Start of Supplied material

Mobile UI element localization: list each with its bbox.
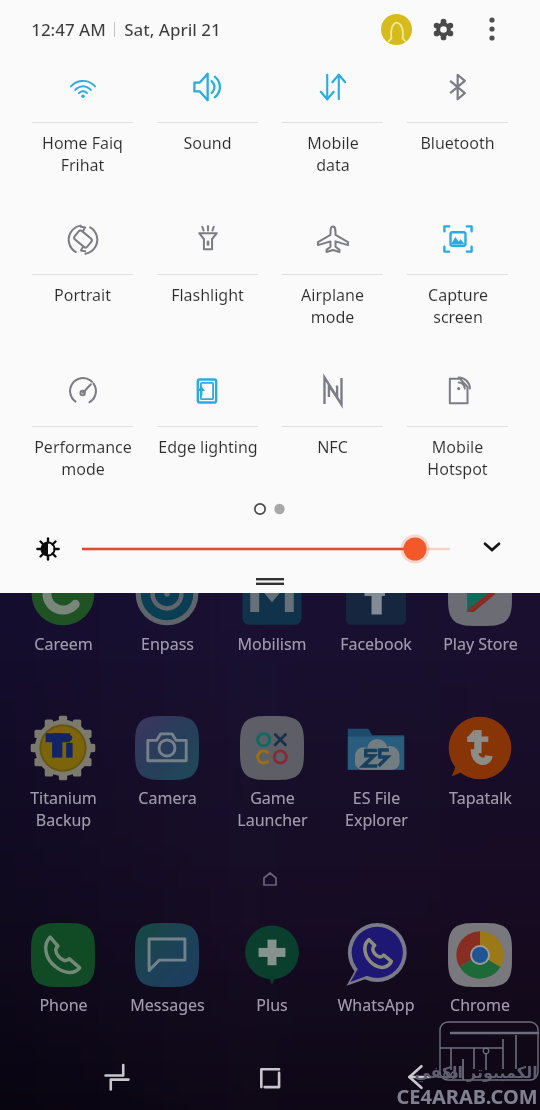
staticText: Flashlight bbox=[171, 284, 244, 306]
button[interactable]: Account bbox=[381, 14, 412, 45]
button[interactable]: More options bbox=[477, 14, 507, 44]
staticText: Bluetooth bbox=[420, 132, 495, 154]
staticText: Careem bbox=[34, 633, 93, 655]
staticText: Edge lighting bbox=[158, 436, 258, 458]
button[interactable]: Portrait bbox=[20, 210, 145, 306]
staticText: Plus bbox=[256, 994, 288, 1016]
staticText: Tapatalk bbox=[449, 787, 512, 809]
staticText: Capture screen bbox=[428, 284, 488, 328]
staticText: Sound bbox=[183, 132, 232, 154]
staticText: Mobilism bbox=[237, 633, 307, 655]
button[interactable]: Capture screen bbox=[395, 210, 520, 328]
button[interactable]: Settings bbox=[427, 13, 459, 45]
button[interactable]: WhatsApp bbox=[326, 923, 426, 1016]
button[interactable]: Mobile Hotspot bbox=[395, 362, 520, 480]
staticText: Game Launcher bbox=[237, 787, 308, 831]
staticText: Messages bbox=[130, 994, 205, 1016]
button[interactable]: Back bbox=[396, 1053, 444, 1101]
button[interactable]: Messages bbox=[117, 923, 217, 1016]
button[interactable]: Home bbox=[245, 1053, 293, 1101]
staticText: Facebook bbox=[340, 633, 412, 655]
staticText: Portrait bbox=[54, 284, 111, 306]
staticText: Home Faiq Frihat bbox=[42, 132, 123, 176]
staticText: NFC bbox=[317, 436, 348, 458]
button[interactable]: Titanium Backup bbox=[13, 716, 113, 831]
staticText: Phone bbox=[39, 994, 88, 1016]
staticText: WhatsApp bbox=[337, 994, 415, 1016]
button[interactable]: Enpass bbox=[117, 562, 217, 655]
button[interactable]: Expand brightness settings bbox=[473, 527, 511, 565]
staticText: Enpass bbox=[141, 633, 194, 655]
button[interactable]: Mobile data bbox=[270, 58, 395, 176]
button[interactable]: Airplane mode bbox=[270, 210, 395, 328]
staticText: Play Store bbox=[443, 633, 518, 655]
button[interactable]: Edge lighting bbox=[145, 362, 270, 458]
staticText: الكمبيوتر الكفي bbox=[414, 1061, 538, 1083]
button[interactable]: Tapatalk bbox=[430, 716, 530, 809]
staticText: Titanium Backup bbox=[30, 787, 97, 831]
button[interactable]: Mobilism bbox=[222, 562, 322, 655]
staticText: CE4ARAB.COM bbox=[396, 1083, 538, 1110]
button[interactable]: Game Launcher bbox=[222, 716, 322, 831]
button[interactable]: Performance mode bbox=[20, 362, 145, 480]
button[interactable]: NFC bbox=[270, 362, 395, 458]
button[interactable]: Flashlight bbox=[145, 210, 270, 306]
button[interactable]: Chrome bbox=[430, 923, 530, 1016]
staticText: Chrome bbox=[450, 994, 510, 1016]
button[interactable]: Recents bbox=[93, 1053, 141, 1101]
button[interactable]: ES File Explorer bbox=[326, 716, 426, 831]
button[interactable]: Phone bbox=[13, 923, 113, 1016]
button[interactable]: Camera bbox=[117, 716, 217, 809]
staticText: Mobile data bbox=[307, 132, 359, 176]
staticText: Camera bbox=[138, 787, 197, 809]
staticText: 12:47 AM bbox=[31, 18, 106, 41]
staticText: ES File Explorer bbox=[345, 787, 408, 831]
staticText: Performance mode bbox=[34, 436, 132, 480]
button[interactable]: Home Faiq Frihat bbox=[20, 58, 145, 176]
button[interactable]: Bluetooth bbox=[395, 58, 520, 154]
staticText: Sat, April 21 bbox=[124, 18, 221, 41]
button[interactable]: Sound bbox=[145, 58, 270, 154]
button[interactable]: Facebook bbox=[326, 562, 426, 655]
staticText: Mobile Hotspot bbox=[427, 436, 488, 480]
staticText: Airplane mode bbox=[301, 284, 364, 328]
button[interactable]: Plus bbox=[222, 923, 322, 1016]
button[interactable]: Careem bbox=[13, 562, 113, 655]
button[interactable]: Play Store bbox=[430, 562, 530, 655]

End of Supplied material
Start of Supplied material

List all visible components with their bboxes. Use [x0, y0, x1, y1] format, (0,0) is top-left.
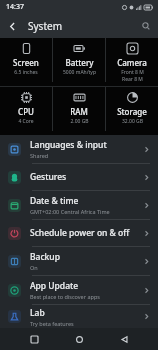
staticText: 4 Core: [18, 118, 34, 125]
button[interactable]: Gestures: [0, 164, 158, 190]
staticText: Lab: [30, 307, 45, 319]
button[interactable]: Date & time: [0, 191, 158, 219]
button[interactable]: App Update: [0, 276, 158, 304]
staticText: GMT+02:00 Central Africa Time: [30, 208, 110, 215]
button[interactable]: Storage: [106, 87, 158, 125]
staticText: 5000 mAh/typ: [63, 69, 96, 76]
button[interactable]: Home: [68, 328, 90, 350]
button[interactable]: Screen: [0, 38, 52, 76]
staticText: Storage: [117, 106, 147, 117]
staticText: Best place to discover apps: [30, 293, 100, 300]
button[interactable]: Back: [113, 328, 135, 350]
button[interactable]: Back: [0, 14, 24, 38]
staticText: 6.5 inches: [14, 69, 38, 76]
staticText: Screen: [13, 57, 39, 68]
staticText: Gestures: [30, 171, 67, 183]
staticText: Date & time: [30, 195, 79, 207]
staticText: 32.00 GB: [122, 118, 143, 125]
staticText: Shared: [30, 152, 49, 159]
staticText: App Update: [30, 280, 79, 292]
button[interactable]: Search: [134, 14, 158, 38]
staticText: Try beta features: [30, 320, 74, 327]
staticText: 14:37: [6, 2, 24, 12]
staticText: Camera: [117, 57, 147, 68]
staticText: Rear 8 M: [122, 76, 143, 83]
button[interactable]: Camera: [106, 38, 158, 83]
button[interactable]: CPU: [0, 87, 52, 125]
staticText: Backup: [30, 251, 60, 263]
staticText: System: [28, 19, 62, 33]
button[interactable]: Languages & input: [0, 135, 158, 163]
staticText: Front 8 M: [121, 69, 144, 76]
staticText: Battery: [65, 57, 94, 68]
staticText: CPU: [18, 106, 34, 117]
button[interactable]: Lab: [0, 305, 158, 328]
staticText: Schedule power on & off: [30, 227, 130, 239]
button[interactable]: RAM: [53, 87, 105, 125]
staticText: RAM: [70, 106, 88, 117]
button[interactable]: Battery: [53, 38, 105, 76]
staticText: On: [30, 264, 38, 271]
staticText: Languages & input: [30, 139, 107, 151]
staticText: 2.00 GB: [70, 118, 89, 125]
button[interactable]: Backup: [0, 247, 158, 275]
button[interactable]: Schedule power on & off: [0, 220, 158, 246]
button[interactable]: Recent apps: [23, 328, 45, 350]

End of Supplied material

■ Requirement:
Write out every line from the entries where "Phone" appears.

■ Solution:
staticText: Phone bbox=[39, 994, 88, 1016]
button[interactable]: Phone bbox=[13, 923, 113, 1016]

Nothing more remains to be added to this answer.